Senate Bill (“SB”) 1209 adds language to CKH specifically authorizing a LAFCO to require an indemnification agreement when accepting an application. The agreement must stipulate that the commission promptly notify the applicant of any such claims or proceedings and cooperate fully in the defense. If the commission fails to provide timely notice or does not fully cooperate, the applicant is not obligated to defend or indemnify the commission. Additionally, the applicant cannot be required to pay or perform any settlement related to the agreement unless the applicant explicitly approves the settlement. Senate Bill 1209 also permits the commission to participate in the defense of claims if it bears its own legal costs and acts in good faith.

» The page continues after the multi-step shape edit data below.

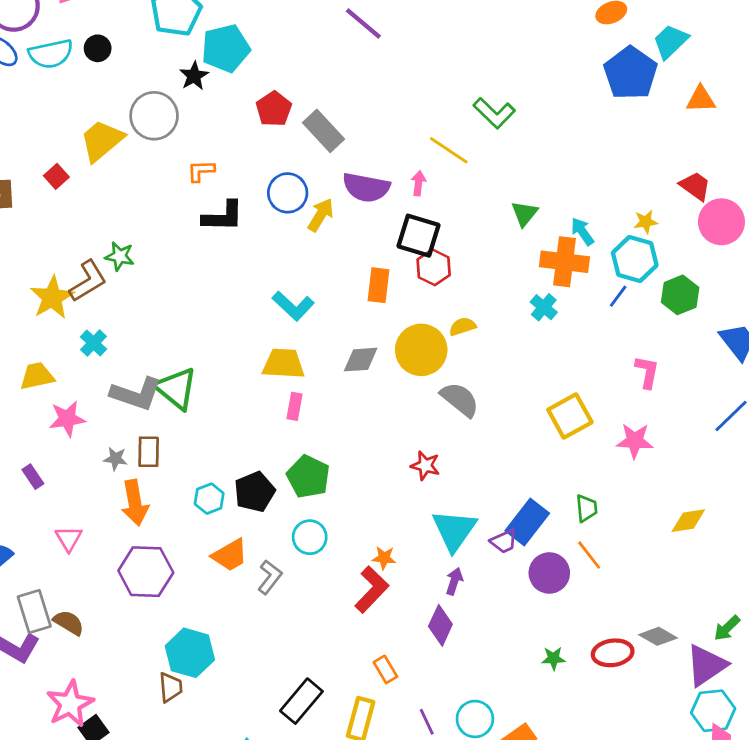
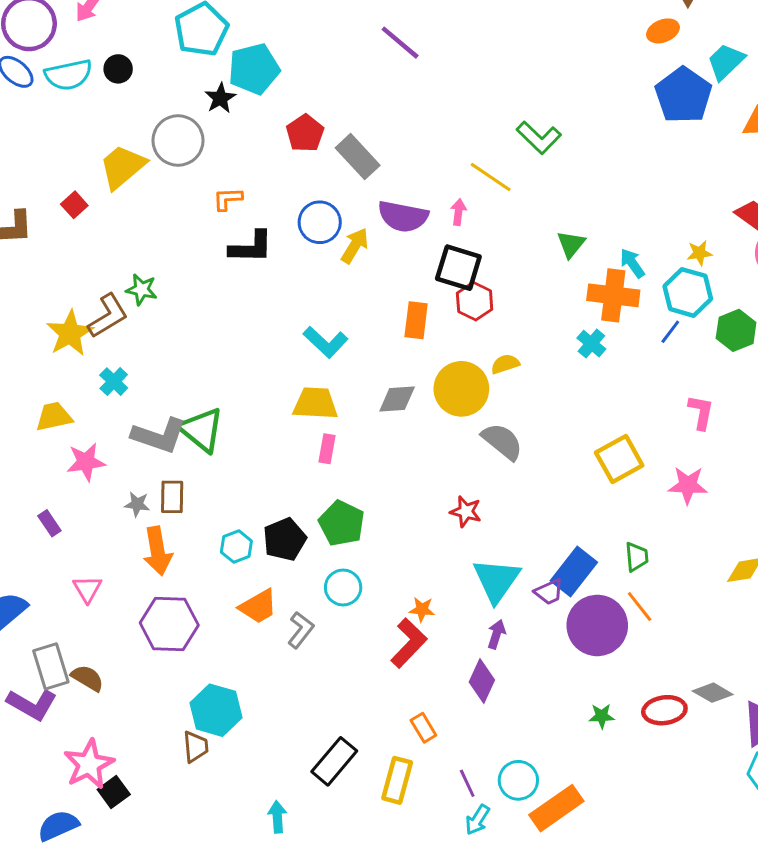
purple circle: (549, 573) -> (597, 625), size x1.4

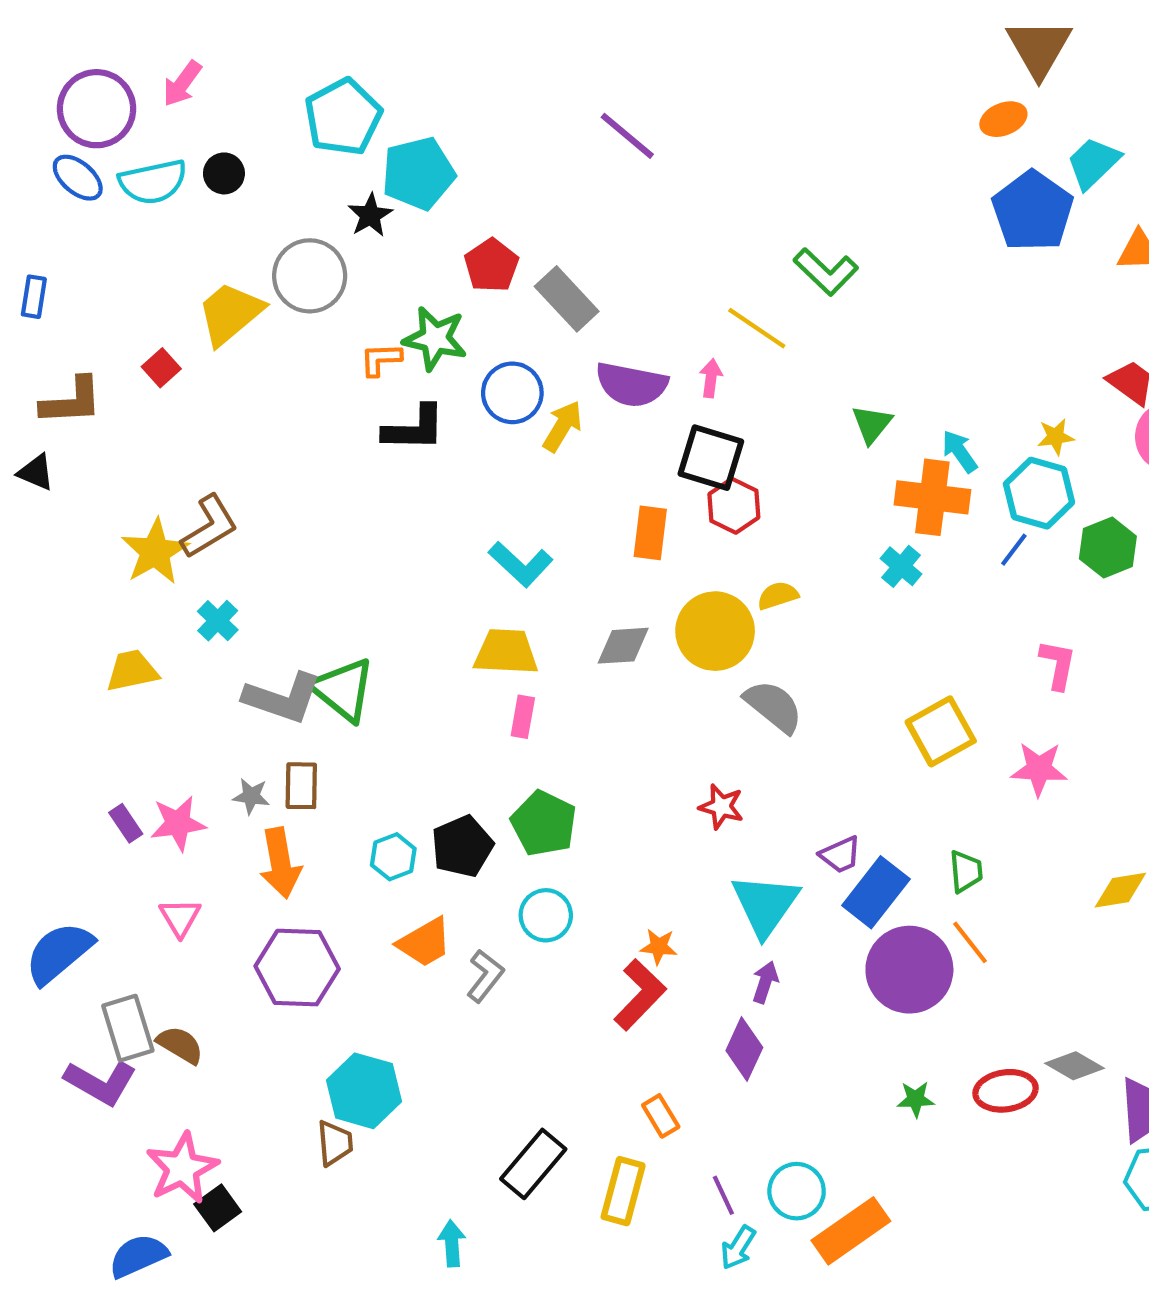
green star: (141, 289) -> (435, 339), moved, size x1.4
pink star: (86, 462) -> (178, 823), moved
purple trapezoid: (549, 592) -> (840, 855), moved

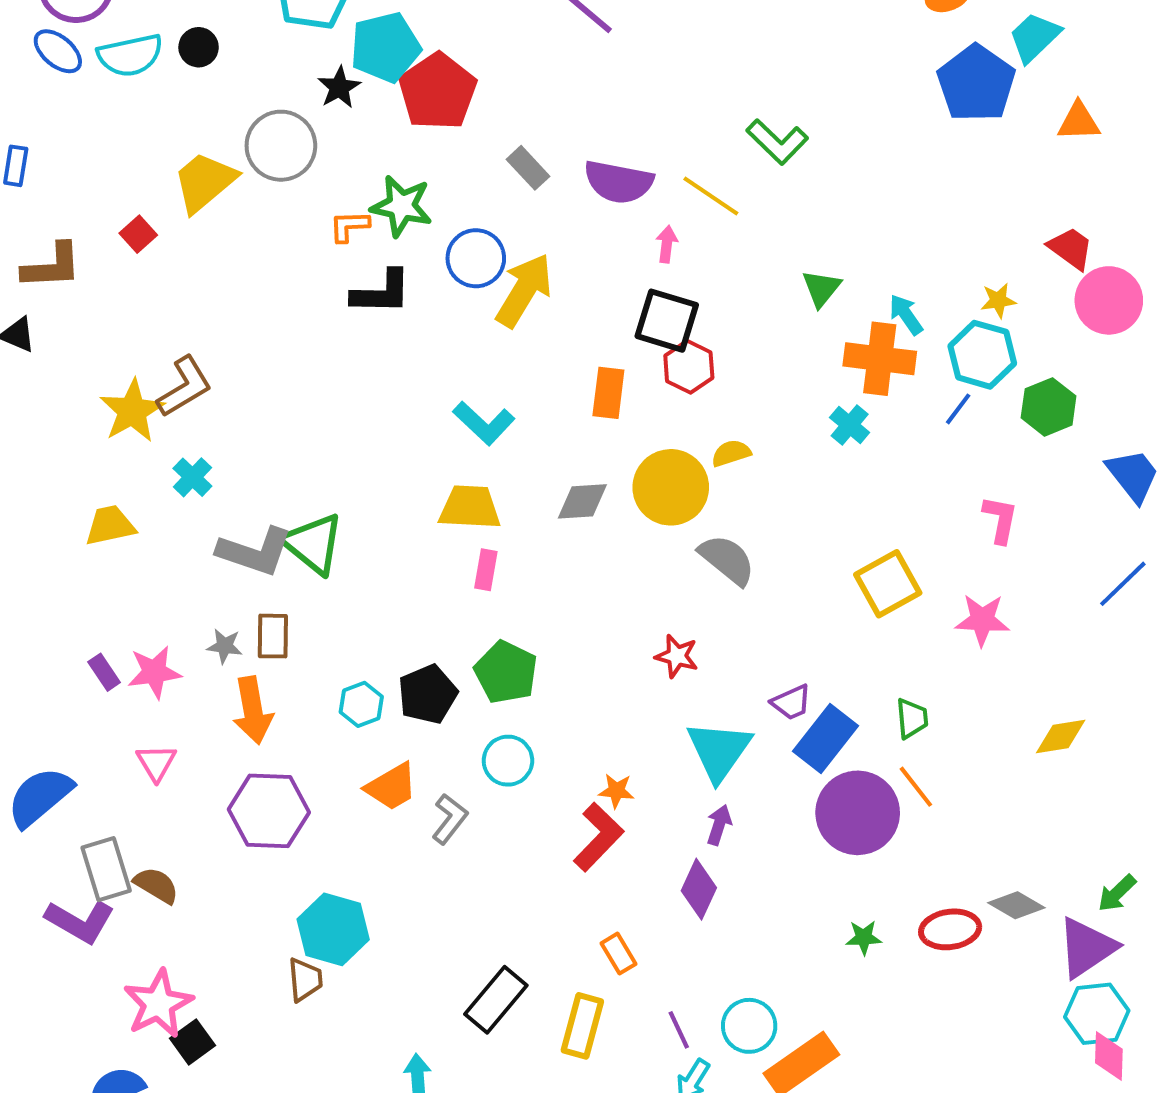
red pentagon: (491, 265) -> (438, 91), moved, size x1.5
gray rectangle: (567, 299) -> (528, 168), size x0.7
purple semicircle: (631, 385) -> (619, 182), moved
yellow arrow: (563, 426) -> (524, 290), size x1.5

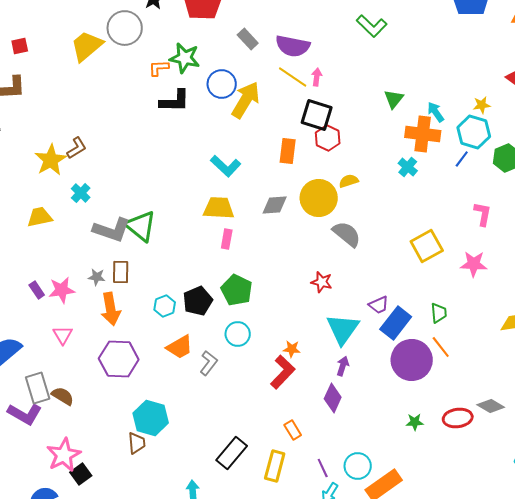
yellow line: (711, 196) -> (293, 77), moved
red square: (138, 234) -> (20, 46), moved, turned 30
brown L-shape: (184, 387) -> (77, 148), size x0.7

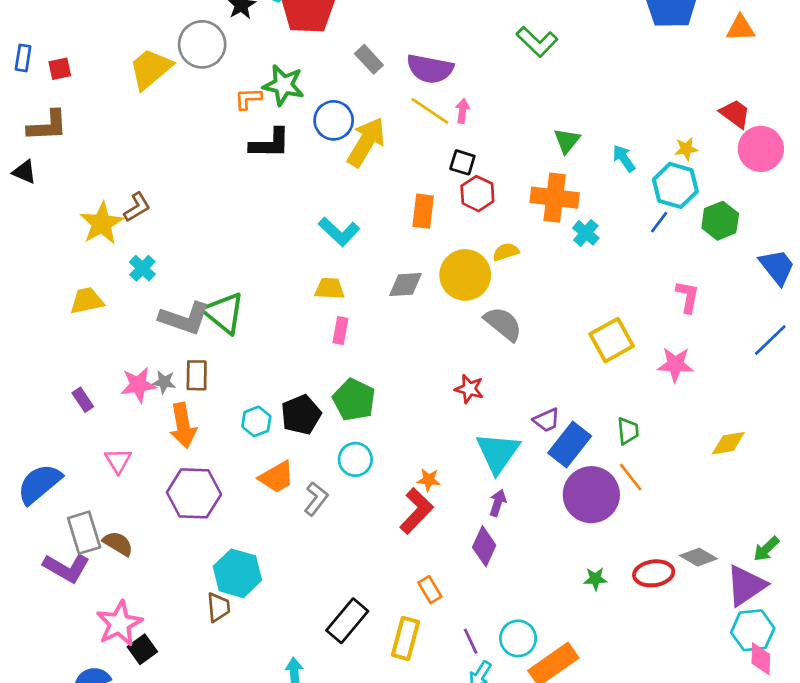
black square: (317, 115) -> (462, 162), size x0.6
orange cross: (423, 134) -> (555, 198), moved
yellow trapezoid: (219, 208) -> (330, 289), size x0.7
pink star: (62, 290) -> (138, 385), moved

Senate Bill 1209 applies exclusively to a LAFCO, and does not address whether or not other agencies, including those issuing permitting, entitlements or taking other types of ministerial or discretionary actions, may condition their approval on an indemnification agreement.
Disclaimer
This Legal Update / Bulletin is for educational purposes only as well as to give you general information and a general understanding of the law, not to provide specific legal advice. This update should not be used as a substitute for competent legal advice from a licensed professional attorney in your state.